Because there was nothing else to see and because we were absolutely drenched and freezing, we decided to head back to the pub we ate lunch in to wait for our train, because at least it was warm. However, when we came upon it, we found the lights off and the door locked, even though we had just been inside with one other patron 20 minutes before. Severely disgruntled, we headed to the train station, but following the road this time so we didn't get shot. This proved to be dangerous: country lanes are NARROW, there were a few blind corners we could have gotten killed at, and we winced every time a car passed, expecting to get drenched with puddle-spray.

Our train didn't come into the station for about one and a half hours, so we sat on a freezing cold metal bench as the sun set and the temperature dropped (the sun is completely set by about 5PM here in October, so it was halfway dark by 4) as we froze. Two trains actually passed the station without stopping, even though they said "NORWICH" on the front, and we began to freak out a bit. Eventually another man came on the platform, and he told us that there was a train back to Norwich in about 20 minutes, and we thanked the Lord again. We got back to UEA by 5:45, which isn't too bad, but keep in mind it had been completely dark for about 45 minutes and looked at felt more like 10PM, and that we had been stuck out in the cold rain for hours.
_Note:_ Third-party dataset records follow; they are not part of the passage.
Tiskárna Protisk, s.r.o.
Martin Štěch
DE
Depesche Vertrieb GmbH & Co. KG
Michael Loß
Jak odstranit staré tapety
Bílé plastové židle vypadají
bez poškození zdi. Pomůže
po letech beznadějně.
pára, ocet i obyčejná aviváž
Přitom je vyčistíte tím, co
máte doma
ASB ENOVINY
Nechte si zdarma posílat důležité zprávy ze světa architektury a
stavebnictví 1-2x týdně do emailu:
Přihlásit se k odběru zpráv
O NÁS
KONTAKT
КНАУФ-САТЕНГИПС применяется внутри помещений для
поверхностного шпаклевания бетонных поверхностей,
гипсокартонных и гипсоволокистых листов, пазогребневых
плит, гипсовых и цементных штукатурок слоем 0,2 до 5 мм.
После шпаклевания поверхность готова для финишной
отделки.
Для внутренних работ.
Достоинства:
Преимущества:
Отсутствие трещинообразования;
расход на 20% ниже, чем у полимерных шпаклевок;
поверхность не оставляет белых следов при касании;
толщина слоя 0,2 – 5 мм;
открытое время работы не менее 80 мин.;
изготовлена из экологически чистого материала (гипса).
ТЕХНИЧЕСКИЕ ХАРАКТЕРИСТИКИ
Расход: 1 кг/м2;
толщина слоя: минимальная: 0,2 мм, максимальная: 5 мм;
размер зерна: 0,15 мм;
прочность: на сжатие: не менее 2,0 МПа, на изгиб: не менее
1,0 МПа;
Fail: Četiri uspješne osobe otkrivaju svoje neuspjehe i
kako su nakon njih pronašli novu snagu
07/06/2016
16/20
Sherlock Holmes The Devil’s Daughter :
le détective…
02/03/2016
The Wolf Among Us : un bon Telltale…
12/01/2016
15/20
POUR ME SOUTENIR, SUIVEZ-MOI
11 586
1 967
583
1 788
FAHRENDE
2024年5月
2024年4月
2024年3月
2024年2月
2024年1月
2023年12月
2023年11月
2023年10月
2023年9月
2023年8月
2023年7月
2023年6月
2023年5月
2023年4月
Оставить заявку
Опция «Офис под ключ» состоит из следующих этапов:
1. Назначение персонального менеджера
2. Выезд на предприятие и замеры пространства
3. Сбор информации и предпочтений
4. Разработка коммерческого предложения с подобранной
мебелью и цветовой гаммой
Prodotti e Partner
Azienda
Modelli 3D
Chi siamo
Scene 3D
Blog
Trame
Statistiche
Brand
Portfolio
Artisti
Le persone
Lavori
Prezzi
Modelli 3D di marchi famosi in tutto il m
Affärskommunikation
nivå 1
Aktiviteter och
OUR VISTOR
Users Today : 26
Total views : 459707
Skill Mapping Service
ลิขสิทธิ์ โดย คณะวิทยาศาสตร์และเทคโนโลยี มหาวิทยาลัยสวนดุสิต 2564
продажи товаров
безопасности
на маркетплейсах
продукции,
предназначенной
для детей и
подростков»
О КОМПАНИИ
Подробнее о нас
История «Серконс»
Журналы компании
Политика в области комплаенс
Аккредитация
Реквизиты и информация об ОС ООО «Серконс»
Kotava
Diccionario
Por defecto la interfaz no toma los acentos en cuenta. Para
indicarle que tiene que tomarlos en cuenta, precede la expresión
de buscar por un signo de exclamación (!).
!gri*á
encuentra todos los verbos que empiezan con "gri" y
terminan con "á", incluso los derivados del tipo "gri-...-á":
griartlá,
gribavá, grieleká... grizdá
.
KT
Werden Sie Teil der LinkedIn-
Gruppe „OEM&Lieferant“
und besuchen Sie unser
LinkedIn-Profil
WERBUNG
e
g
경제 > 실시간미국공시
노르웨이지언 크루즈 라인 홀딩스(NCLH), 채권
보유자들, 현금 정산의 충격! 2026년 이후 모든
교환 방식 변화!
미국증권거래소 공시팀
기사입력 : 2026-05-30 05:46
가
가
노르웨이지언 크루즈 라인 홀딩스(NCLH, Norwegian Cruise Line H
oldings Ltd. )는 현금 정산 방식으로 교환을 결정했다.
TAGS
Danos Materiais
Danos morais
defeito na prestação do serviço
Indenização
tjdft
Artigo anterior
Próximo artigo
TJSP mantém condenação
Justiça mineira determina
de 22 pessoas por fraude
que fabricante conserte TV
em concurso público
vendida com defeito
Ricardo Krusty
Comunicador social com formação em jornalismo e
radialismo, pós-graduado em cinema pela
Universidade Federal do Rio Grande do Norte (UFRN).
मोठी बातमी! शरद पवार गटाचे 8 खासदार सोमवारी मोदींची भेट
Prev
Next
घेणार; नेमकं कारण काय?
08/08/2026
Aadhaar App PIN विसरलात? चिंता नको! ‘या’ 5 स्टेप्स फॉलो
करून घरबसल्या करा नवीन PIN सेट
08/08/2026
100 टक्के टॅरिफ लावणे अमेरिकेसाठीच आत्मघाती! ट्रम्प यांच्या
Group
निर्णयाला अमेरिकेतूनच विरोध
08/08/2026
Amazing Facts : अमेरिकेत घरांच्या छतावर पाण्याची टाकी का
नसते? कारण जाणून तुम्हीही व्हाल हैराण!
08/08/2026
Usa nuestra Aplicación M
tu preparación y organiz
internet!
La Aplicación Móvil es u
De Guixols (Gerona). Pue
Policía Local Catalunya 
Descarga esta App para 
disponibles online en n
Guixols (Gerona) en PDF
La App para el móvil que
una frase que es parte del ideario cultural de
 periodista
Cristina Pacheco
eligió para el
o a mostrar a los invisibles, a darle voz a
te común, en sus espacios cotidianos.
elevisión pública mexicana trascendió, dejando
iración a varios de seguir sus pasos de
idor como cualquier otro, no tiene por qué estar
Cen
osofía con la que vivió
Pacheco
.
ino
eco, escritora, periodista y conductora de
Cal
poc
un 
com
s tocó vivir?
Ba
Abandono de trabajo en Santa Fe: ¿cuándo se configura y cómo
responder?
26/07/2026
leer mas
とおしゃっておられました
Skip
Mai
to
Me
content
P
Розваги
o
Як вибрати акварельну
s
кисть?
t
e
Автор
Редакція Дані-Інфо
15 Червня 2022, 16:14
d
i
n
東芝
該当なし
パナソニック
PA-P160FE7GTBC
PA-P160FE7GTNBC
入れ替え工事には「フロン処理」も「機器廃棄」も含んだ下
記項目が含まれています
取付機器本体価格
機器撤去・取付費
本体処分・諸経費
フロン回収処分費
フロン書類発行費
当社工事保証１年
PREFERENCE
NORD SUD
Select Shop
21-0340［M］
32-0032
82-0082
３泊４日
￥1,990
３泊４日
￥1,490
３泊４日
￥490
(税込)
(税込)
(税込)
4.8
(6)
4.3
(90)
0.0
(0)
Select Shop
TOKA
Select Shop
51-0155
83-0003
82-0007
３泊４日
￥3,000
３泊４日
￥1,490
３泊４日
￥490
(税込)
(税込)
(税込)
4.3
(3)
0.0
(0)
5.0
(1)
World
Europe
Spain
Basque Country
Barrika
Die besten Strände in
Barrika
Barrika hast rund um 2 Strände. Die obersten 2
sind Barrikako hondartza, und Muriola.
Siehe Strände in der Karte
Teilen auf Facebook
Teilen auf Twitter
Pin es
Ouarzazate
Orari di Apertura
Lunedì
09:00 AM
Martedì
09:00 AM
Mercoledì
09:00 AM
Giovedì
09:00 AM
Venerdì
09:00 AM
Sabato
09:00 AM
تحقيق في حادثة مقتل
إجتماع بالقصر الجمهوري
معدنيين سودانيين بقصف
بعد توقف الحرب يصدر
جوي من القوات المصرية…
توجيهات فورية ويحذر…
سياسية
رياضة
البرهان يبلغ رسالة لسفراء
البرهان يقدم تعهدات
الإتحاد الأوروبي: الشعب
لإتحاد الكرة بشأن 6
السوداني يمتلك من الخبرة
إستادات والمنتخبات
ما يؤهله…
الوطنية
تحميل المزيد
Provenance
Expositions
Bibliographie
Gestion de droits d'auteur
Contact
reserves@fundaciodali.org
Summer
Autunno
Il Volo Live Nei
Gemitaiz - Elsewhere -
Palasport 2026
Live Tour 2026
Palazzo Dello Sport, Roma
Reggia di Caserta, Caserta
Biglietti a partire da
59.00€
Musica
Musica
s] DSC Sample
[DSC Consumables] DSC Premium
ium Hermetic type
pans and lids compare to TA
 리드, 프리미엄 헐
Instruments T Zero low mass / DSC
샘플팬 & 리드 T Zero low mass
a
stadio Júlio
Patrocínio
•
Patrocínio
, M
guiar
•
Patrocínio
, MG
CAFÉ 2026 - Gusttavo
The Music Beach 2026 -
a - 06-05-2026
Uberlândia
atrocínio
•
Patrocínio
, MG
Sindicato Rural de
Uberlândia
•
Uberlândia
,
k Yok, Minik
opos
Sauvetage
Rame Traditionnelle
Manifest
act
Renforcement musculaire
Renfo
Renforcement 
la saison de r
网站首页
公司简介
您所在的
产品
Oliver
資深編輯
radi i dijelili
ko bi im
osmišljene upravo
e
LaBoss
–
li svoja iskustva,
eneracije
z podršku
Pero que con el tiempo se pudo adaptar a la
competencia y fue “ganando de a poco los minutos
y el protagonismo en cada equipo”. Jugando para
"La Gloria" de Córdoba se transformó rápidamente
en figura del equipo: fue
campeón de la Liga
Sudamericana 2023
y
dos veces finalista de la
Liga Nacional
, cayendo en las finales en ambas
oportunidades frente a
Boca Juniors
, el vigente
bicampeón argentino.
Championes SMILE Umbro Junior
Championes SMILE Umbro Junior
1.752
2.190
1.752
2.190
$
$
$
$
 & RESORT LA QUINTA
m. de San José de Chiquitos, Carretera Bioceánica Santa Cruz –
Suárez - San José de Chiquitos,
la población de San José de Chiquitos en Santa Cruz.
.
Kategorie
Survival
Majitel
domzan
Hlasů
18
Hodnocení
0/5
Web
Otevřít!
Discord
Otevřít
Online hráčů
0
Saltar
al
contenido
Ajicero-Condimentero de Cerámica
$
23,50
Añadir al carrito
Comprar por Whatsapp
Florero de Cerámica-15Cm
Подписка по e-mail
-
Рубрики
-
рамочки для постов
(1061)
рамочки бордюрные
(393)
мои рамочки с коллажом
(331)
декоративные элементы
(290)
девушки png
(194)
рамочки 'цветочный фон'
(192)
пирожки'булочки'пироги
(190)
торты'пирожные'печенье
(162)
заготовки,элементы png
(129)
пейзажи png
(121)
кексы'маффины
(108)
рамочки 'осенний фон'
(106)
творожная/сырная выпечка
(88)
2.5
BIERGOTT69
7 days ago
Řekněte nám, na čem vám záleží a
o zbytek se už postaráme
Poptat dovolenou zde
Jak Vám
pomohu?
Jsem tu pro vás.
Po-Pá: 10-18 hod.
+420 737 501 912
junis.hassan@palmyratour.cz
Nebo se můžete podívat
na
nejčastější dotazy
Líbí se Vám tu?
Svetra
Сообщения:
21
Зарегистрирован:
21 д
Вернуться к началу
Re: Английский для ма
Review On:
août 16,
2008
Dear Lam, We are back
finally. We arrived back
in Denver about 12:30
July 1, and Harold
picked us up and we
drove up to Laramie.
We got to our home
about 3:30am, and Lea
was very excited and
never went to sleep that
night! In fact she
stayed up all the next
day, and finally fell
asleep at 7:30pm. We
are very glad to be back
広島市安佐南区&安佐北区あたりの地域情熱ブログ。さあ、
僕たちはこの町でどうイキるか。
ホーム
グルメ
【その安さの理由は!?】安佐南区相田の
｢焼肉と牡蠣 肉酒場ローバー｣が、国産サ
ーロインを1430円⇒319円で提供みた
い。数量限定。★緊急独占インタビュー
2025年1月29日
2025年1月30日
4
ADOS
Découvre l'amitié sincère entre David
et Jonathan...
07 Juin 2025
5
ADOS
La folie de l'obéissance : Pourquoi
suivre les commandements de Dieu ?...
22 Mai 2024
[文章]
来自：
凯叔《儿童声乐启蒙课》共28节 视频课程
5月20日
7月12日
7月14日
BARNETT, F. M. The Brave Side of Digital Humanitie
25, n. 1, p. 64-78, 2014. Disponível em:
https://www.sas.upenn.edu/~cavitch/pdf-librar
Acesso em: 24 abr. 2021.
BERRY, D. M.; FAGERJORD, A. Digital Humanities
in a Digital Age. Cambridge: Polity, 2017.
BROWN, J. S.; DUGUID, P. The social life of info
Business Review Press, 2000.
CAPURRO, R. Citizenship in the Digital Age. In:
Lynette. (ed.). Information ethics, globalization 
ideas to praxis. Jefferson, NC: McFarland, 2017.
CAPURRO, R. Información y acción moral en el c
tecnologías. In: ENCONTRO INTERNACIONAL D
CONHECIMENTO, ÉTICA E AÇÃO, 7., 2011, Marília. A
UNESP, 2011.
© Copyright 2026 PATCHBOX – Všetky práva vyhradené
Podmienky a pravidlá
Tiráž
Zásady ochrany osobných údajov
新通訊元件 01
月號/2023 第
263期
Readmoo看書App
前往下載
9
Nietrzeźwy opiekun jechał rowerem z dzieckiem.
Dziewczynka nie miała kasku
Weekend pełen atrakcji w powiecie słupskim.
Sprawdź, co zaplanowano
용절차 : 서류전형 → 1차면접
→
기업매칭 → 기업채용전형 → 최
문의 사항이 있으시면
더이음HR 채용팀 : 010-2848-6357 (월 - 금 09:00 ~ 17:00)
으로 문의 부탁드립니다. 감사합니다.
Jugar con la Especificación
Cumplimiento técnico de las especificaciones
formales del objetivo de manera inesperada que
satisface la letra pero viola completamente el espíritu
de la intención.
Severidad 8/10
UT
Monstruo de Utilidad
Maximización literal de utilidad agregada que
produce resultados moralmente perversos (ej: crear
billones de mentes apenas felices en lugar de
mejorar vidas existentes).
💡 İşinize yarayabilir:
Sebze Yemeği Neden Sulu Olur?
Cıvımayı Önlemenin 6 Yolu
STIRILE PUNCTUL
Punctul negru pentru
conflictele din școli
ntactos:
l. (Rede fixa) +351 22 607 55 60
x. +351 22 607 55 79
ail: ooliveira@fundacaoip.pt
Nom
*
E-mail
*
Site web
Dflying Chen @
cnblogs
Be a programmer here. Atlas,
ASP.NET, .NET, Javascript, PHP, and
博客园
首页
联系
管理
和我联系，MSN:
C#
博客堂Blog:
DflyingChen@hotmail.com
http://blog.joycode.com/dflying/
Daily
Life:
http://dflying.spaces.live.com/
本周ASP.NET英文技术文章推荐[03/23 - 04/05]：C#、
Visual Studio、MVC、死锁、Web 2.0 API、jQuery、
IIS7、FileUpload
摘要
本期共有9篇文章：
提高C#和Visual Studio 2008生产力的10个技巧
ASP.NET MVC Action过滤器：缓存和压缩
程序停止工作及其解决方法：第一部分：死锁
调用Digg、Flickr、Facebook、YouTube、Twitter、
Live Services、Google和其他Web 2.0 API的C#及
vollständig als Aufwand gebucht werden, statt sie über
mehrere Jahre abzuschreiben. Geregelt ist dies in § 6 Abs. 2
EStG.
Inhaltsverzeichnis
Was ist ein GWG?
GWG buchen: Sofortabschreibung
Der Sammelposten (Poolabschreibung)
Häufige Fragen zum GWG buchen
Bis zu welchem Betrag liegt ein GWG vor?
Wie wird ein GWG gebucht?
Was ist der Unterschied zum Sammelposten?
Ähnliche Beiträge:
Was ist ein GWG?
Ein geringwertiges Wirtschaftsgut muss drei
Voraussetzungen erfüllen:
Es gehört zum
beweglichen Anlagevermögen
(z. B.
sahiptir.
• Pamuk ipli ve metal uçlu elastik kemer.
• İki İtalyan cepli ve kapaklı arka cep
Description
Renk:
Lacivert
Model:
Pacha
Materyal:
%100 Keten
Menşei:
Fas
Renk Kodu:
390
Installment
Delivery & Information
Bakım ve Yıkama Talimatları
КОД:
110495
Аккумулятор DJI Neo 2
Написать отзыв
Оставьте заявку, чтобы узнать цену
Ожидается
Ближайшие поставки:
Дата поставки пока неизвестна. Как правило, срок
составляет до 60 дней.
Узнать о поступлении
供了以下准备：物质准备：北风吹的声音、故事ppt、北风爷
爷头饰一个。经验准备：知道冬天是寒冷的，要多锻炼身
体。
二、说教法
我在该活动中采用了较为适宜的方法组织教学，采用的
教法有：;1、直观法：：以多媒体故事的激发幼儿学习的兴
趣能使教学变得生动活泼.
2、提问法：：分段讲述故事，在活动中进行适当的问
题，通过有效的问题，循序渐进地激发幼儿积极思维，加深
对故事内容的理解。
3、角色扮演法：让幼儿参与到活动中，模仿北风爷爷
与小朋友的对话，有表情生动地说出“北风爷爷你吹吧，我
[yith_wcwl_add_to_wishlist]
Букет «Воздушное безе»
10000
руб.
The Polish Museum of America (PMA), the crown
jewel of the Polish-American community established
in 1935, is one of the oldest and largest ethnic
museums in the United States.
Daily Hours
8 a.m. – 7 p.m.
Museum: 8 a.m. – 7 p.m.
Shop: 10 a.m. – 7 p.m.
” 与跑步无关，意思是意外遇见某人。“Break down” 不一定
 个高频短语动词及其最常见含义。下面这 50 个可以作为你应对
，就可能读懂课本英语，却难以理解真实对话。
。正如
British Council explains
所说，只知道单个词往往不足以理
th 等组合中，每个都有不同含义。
Even though I'm a bit miffed that we wasted the whole day, it truly was a hilarious experience. It was like one of those shots in a movie where a train pulls out of a station, revealing three disgruntled-looking people on the platform making -.- faces. It was also creepy that the entire town was deserted (save for the pub, but when we returned to it, it was deserted, and it only had two other people in it to begin with) and that the only sounds we heard besides cows and birds was disconcertingly close shotgun shots. The only things that would have made it a worse experience would be if we hadn't found food and shelter from the cold and rain in the pub, and if...well, if we had gotten shot by the random, unseen farmer, or if we'd gotten run over by a car.